> [EXERCISE AIM]:
Some lines in the listing hold the word "юстиции". Return each of them.

----- THE INPUT -----

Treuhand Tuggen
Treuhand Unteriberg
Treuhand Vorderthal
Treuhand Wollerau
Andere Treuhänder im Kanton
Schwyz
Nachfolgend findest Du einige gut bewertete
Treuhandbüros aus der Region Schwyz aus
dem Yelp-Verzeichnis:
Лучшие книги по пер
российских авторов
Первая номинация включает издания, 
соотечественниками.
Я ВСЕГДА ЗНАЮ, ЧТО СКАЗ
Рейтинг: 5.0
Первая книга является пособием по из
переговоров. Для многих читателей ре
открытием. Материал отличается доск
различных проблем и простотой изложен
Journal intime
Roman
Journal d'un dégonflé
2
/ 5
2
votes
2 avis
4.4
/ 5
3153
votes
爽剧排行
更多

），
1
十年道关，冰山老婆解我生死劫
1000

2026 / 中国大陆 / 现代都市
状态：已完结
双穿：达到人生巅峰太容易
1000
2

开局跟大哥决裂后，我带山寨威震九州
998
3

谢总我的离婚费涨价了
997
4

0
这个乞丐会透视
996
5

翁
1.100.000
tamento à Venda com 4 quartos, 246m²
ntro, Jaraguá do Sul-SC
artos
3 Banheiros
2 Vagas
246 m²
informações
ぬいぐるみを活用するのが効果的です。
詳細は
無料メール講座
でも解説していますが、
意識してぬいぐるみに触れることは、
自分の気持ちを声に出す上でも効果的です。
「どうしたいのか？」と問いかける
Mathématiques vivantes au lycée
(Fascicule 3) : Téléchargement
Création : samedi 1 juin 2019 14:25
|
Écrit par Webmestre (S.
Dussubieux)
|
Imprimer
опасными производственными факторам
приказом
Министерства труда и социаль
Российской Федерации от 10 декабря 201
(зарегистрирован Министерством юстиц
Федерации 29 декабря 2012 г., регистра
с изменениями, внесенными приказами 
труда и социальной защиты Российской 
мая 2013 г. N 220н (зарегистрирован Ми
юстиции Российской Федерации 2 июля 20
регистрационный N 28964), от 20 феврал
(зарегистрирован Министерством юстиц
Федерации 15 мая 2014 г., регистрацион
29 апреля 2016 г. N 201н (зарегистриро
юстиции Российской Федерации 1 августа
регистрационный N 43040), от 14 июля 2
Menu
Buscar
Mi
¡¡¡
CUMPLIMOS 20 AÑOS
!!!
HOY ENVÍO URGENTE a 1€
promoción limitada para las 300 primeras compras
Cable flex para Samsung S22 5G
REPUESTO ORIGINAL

-----

> [ANSWER SPACE]:
юстиции Российской Федерации 2 июля 20
юстиции Российской Федерации 1 августа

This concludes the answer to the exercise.